The Pre-NDA communication began in June 2025 and concluded in October 2025. Ascletis has completed both Phase II (NCT05104125) and Phase III (NCT06192264) studies of denifanstat (ASC40) for treating moderate-to-severe acne vulgaris.

In the Phase III study, denifanstat (ASC40) achieved all primary, key secondary, and secondary efficacy endpoints (intention-to-treat analysis), demonstrating significant improvement in moderate-to-severe acne vulgaris compared to placebo. Denifanstat (ASC40) exhibited favorable safety and tolerability characteristics.

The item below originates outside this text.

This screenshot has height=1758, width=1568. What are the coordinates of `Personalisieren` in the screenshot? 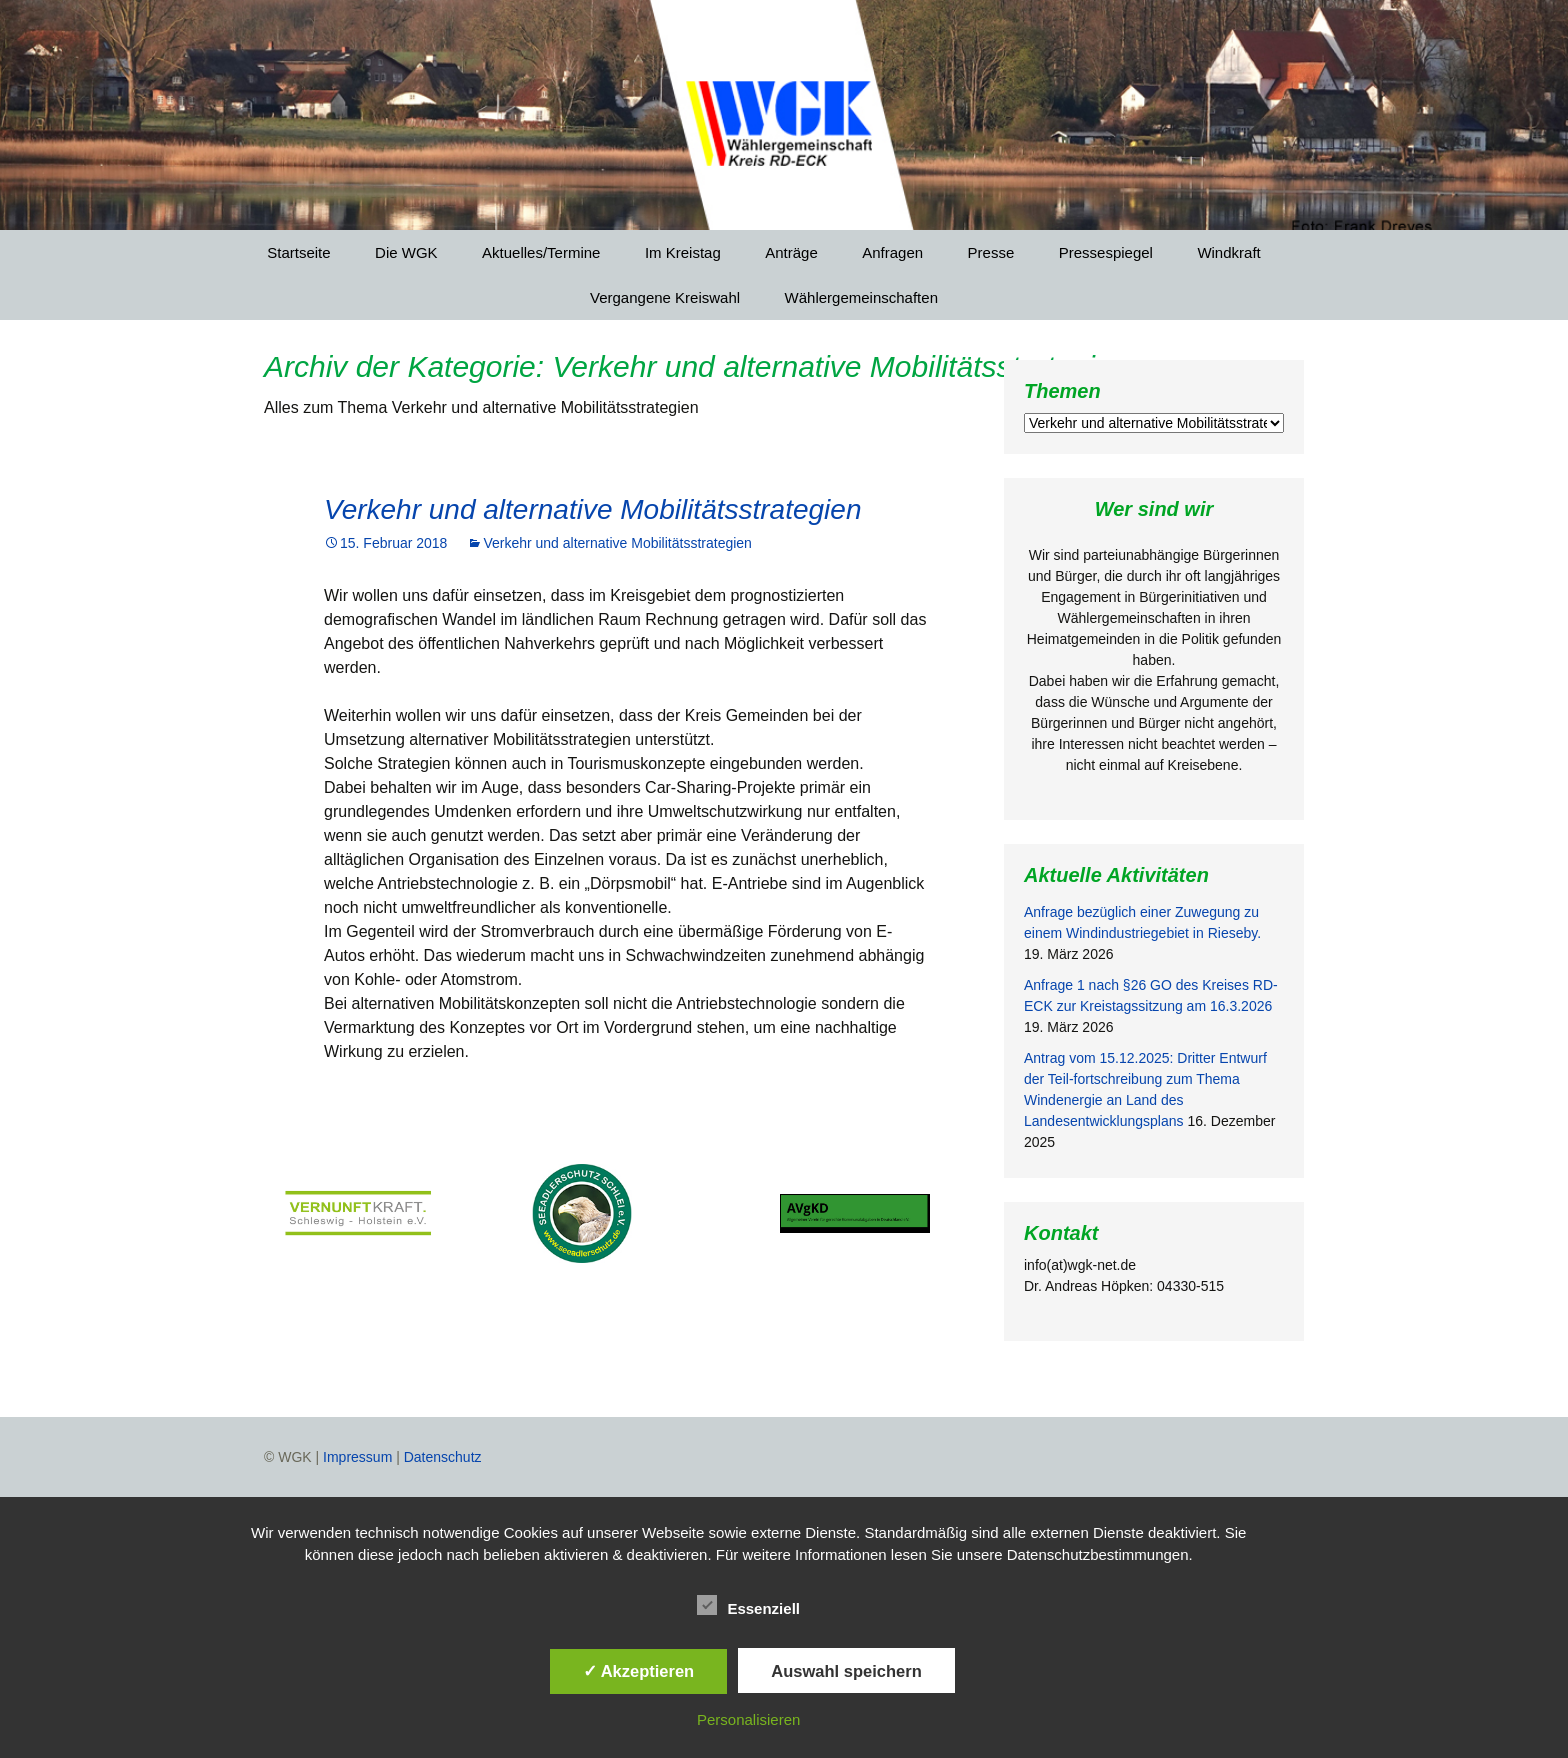 It's located at (748, 1719).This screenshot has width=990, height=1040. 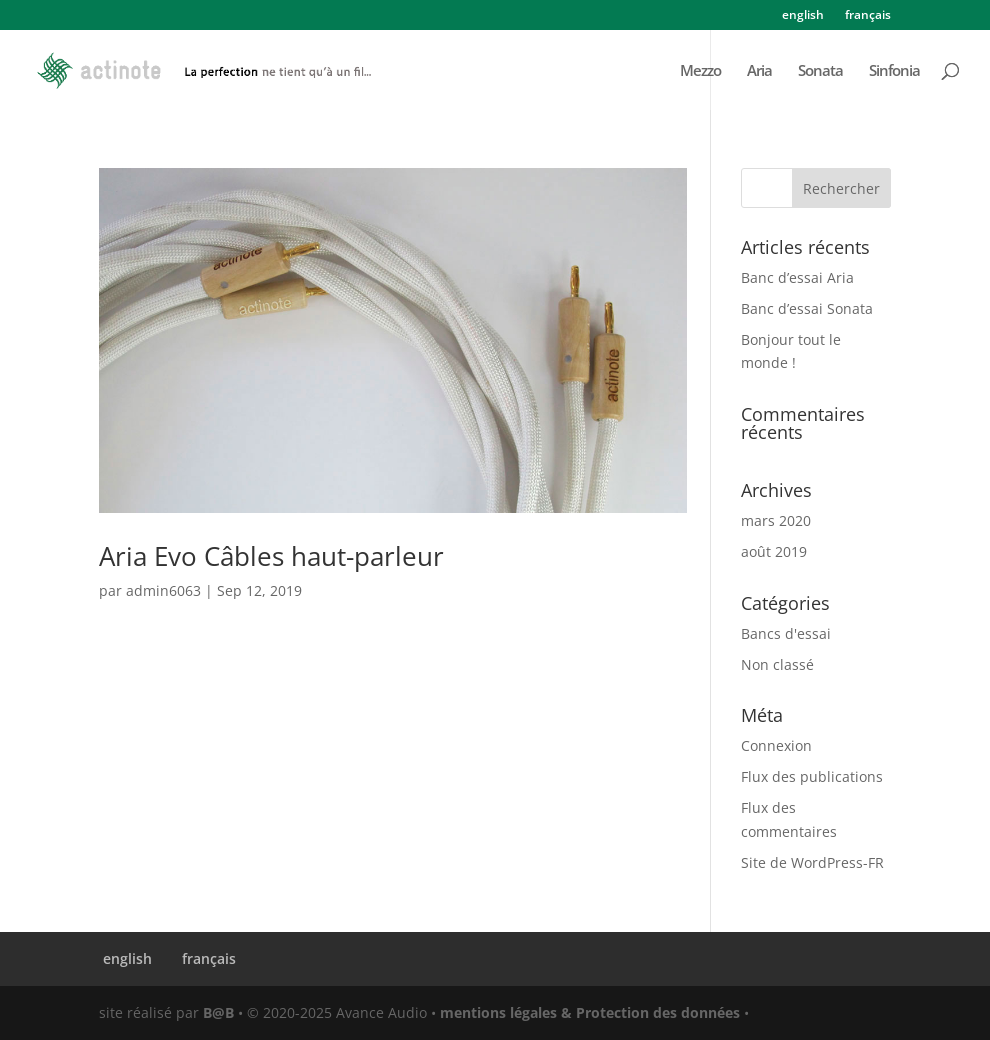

All treatment-emergent adverse events (TEAEs) related to denifanstat (ASC40) were mild (Grade 1) or moderate (Grade 2). There were no Grade 3 or 4 TEAEs related to denifanstat (ASC40), and no serious adverse events (SAEs) related to denifanstat (ASC40). No permanent treatment discontinuation or trial withdrawal related to denifanstat (ASC40) was observed.

On September 17, 2025, at the 2025 European Academy of Dermatology and Venereology (EADV) Annual Meeting held in Paris, France, Ascletis presented the Phase III study results in an oral presentation.

Ascletis has obtained exclusive licensing rights for denifanstat (ASC40) in Greater China from Sagimet Biosciences Inc. (NASDAQ: SGMT).